The prevailing question in LM performing arithmetic is whether these models learn to truly compute or if they simply master superficial pattern matching. In this paper, we argues for the latter, presenting evidence that LMs act as greedy symbolic learners, prioritizing the simplest possible shortcuts to fit the stats of dataset to solve arithmetic tasks. To investigate this, we introduce subgroup induction, a practical framework adapted from Solomonoff Induction (SI), one of the most powerful universal predictors. Our framework analyzes arithmetic problems by breaking them down into subgroups-minimal mappings between a few input digits and a single output digit. Our primary metric, subgroup quality, measures the viability of these shortcuts.
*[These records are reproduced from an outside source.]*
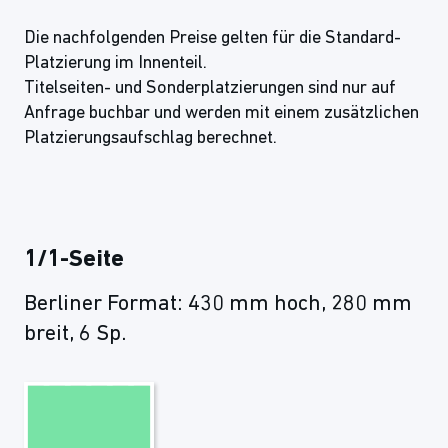
Die nachfolgenden Preise gelten für die Standard-
Platzierung im Innenteil.
Titelseiten- und Sonderplatzierungen sind nur auf
Anfrage buchbar und werden mit einem zusätzlichen
Platzierungsaufschlag berechnet.
1/1-Seite
Berliner Format: 430 mm hoch, 280 mm
breit, 6 Sp.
Experiments reveal a distinct U-shaped accuracy pattern in multi-digit multiplication: LMs quickly master the first and last output digits while struggling with those in the middle. We demonstrate this U-shape is not coincidental; it perfectly mirrors the quality of the simplest possible subgroups, those requiring the fewest input tokens. This alignment suggests a core learning mechanism: LMs first learn easy, low-token shortcuts and only incorporate more complex, multi-token patterns as training progresses. They do not learn the algorithm of multiplication but rather a hierarchy of increasingly complex symbol-to-symbol mappings. Ultimately, our findings suggest that the path to arithmetic mastery for LMs is not paved with algorithms, but with a cascade of simple, hierarchically-learned symbolic shortcuts.